§ **WHAT IS EXPECTED**
In the data below, find each line that contains the word "from" and copy it.

[[ INFORMATION SHOWN open ]]

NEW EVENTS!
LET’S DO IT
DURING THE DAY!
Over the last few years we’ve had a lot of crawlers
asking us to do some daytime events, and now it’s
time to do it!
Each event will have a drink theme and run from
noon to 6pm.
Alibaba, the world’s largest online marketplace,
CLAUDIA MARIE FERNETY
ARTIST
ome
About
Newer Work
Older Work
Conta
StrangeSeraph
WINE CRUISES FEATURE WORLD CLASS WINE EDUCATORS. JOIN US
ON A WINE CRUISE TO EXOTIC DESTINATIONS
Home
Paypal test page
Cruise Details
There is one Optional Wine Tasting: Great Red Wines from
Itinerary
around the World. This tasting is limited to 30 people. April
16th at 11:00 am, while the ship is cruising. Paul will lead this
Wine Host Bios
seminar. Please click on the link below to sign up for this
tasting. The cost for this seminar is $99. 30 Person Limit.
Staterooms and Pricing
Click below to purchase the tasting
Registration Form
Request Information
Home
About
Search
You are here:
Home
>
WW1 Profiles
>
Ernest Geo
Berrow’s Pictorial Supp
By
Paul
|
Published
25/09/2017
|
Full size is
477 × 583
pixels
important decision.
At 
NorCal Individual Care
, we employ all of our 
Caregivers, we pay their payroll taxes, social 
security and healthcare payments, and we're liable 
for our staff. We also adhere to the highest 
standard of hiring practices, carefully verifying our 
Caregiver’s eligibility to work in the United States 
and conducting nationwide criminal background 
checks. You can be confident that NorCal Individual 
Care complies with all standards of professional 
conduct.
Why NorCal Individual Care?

[[ INFORMATION SHOWN closed ]]

§ **SOLUTION FOR THIS EXERCISE**
Each event will have a drink theme and run from
There is one Optional Wine Tasting: Great Red Wines from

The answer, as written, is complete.